Thus, in the proposed device (FIG. 2d), the output recorded signal V (t) is subjected to a discrete-to-analogue Q-conversion, namely the process of periodic sampling of fragments of this signal with frequency fr, and the sampling time of each fragment V (t) is equal to the pause time (point Ј) between adjacent fragments. During the pause, rectangular pulses of positive or negative polarity are formed (shown in Fig. 2 by a dotted line) with the help of control signals (Fig. 26, c) generated by control unit 6.

five

five

0

- -one; MG

E,,

W

l

with,

In device C, the sampling time duration is equal to one quarter of the period of the write signal S (t)

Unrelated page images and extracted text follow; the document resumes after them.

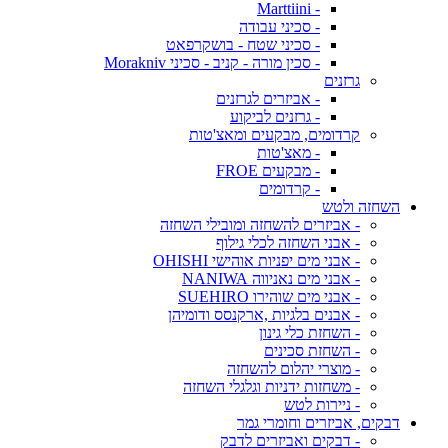
- Marttiini
- סכיני עבודה
- סכיני שטח - בושקרפאט
- סכין מורה - קניב - סכיני Morakniv
גרזנים
- אביזרים לגרזנים
- גרזנים לביקוע
קרדומים, מבקעים ומאצ'טות
- מאצ'טות
- מבקעים FROE
- קרדומים
השחזה ולטש
- אביזרים להשחזה ומובילי השחזה
- אבני השחזה לכלי גילוף
- אבני מים יפניות אוהישי OHISHI
- אבני מים נאניווה NANIWA
- אבני מים שוהירו SUEHIRO
- אבנים בלגיות ,ארקנסס ודומיהן
- השחזת כלי גינון
- השחזת סכינים
- מוצרי יהלום להשחזה
- משחזות ידניות וגלגלי השחזה
- ניירות לטש
דבקים, אביזרים וחומרי גמר
- דבקים ואביזרים לדבק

The sampling frequency F- in accordance with the Kotelnikov-Shannon theorem should be no less than twice, greater than the highest (FB) frequency of the input recorded signal V (t), to simplify the reproduction process, it is better to choose a) FB times. In the device

(7)

(5 ... 10) F

ft

(eight)

Taking into account expressions (6) - (8), such parameters as the highest frequency F g of the recorded signal V (t), frequency fr of the square pulse generator, amplitude E of the rectangular pulses (i.e., receiving + E and -E) reading sources operating in the pauses between the fragments of the sampled input signal V (t).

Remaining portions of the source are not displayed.